Among the speakers was Jo Swinson, MP, pictured, photo by David Spender) chair of the All Party Parliamentary Group on Wellbeing Economics who outlined a big new survey of wellbeing to be launched in July 2012. You can watch an excerpt of Swinson’s speech on youtube.
In July 2012 the Office will publish the first results of the subjective wellbeing survey following a consultation on wellbeing indicators which closes in January 2012. The data set will be large with 200,000 people will be surveyed every year, the world’s most comprehensive wellbeing survey.
Swinson told delegates that the wellbeing indicators and trends will be used alongside GDP to measure the prosperity of the UK:
“This isn’t about throwing GDP out the window as if it has no relevance whatever to our day to day lives or the wealth of our country. This wellbeing set of indicators will be a complementary measure to be analysed alongside GDP. It will help us to properly evaluate government policy on the basis of what people really want. Is this improving our wellbeing or is it having a negative impact?
“And because the data set is large it will help us to really identify certain groups within society. Drilling down to the figures is going to be really important and exciting to find whether it is geographical groups, different genders, different ages, different socio-economic groups having low levels of wellbeing, and what perhaps can be done to improve their situation. And it will also help us to understand the drivers of wellbeing and of course this has important implications for policy makers and could prove good for business.
In other words the move is not revolutionary as GDP will still remain the major measure and the success of efforts to improve wellbeing will be measured in terms of how they help grow GDP.

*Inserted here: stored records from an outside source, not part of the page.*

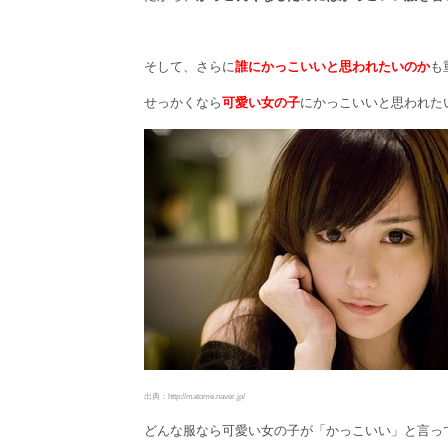
そして、さらに
誰にかっこいいと思われたいのか
も
せっかくなら
可愛い女の子
にかっこいいと思われた
出典：http://matome.naver.jp/
どんな服なら可愛い女の子が「かっこいい」と言っ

Professor Cary Cooper, director of Robertson Cooper, told delegates, “The only way you’re going to engage your top people is to show the impact of the bottom line.”
Cooper warned about putting too much emphasis on employee engagement scores in employee opinion surveys:
“Engagement is not the only answer. Sometimes people aren’t functioning not because they’re not engaged but because something else is going on.”
He cited problems with line managers, relationships and overwork “If you consistently work long hours, you will get ill. That’s what the evidence shows,” he warned.
David Mcleod, author of Engaging for Success, the independent review of employee engagement published in 2009, had a warning about employee opinion surveys which led to no action.
“The problem is measuring is becoming synonymous in some organisations with ‘We do employee engagement’… It’s helpful to measure it but that should be the start of the conversation, not an end in itself.”
A new report from a Taskforce on employee engagement set up the government in March 2011 will be published in April 2012, written by HR director of Marks & Spencer, Tanith Dodge.
Steven Bevan, director of the Work Foundation, said, “I’d like to see organisations measure psychological wellbeing in the same way they measure engagement.”
Some answers on how to support employee resilience in the workplace in our challenging times should emerge in new research by Robertson Cooper and the Work Foundation starting in February 2012.
Bevan told delegates, “It’s not enough to say keep calm and carry on, resilience is a business issue we all have to address.”
He warned about sickness absence records being used as a criterion for redundancy which he said was “putting a lot of pressure on people to come to work when perhaps they’re not well enough to do so”.